Un groupe international de chercheurs a montré que le réchauffement climatique actuel associé aux activités humaines aurait débuté il y a près de deux siècles. Ce travail, publié dans la revue Nature du 25 août 2016, s’appuie sur une synthèse de données paléo-climatiques réalisée dans le cadre du programme international « Past Global Changes 2k ».

Parce que les mesures directes de température sont rares et incertaines avant 1900, la période instrumentale, pendant laquelle les relevés de thermomètres permettent de prendre la température de la planète, ne recouvre qu’une fenêtre temporelle restreinte. Pendant cette période, qui débute à la fin du 19ème siècle, le réchauffement climatique imputable à l’homme qui est en moyenne de l’ordre de 1°C est évident. Ainsi, le changement climatique anthropique est généralement considéré comme un phénomène datant du début du 20ème siècle.

Une équipe de 25 scientifiques provenant d’Australie, des États-Unis, d’Europe et d’Asie et travaillant ensemble dans le consortium « Past Global Changes 2000 years (PAGES 2K) » vient de publier une synthèse de reconstructions de la température à la surface de la planète couvrant les 5 derniers siècles. Ces données ont permis de mettre en perspective le réchauffement climatique anthropique vis-à-vis de la variabilité naturelle du climat au-delà de la période instrumentale. Les températures océaniques ont principalement été obtenues grâce à l’analyse de coraux et de sédiments marins ; celles de l’atmosphère à la surface des continents sont issues de l’analyse de cernes d’arbres, de spéléothèmes et de carottes de glace.

Comme le souligne Nerilie Abram, Professeure à l’Université nationale australienne (ANU) et auteure principale de cet article, le réchauffement climatique auquel nous assistons a commencé au tout début de la révolution industrielle. « C’est une découverte étonnante, un de ces moments lors desquels la science nous surprend. Mais les résultats sont clairs : le réchauffement climatique auquel nous assistons a débuté il y a environ 180 ans », déclare Nerilie Abram. Cette étude met donc en évidence un réchauffement plus précoce que les scientifiques ne l’avaient envisagé auparavant.

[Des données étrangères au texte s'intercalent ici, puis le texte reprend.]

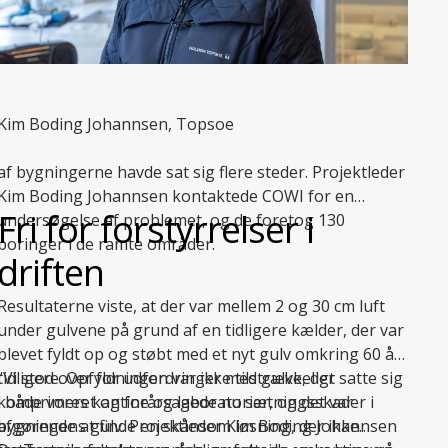
Kim Boding Johannsen, Topsoe
af bygningerne havde sat sig flere steder. Projektleder
Kim Boding Johannsen kontaktede COWI for en
Fri for forstyrrelser i
undersøgelse af problemet, og de foretog 130
boringer i de ramte områder.
driften
Resultaterne viste, at der var mellem 2 og 30 cm luft
under gulvene på grund af en tidligere kælder, der var
blevet fyldt op og støbt med et nyt gulv omkring 60 år
tidligere. Opfyldningen var ikke tilstrækkeligt
“Vi stod over for udfordringer med gulve, der satte sig
komprimeret og forårsagede nu sætningsskader i
i både vores kantine og laboratorier, og det var
bygningens gulv. Projektleder Kim Boding Johannsen
afgørende at finde en skånsom løsning, der ikke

Ces résultats ont des implications importantes sur l’impact de l’activité humaine sur le climat en datant précisément le moment où il a dévié de son état naturel. De plus, « Cette synthèse unique de données à l’échelle globale montre que le réchauffement actuel n’a pas débuté de manière synchrone sur l’ensemble de la planète » souligne Marie-Alexandrine Sicre, Directrice de recherche CNRS au LOCEAN à Paris, co-auteure de l’article. En effet, le réchauffement a d’abord touché la région Arctique et les océans tropicaux, dès les années 1830, avant d’atteindre les autres régions de l’hémisphère Nord. Dans l’hémisphère Sud, comme en Australie ou en Amérique du Sud, il a fallu attendre près d’un siècle pour que le réchauffement soit détectable dans les archives paléo-climatiques », ajoute-t-elle.

Seules les données paléoclimatiques permettent de prendre le recul nécessaire de plusieurs siècles pour détecter des changements de températures aussi ténus que ceux rapportés dans cette étude. En effet, le réchauffement ayant impacté le 19ème siècle était tel qu’il n’aurait pas pu être ressenti par la population vivant à cette époque. « Les températures ont certes augmenté dès le début du 19ème siècle, mais l’émergence de ce signal, à savoir la période à partir de laquelle la magnitude du réchauffement excède celle des fluctuations naturelles des températures, ne s’est fait qu’un siècle plus tard » ajoute Guillaume Leduc, Chercheur CNRS au CEREGE à Aix-Marseille, également co-signataire de l’article. De plus, « les simulations réalisées par les modèles climatiques prenant en compte les forçages solaires, volcaniques et anthropiques, confirment ce que révèlent les données paléo-climatiques tant sur la précocité que sur l’asymétrie du réchauffement lié à l’homme ».

Ce résultat illustre l’extrême sensibilité du climat aux perturbations anthropiques. « Bien que les niveaux de gaz à effet de serre issus de l’activité humaine dans les années 1800 soient encore faibles, leur effet sur les températures est détectable dès le début de l’Ere industrielle. Le climat de la Terre réagit donc très vite à une augmentation même faible d’émission de gaz à effet de serre, et de manière détectable par les archives paléoclimatiques », remarque Helen McGregor, chercheuse à l’université de Wollongong (UW), co-auteure de cet article.

Ce travail est publié dans la dernière édition de la Nature.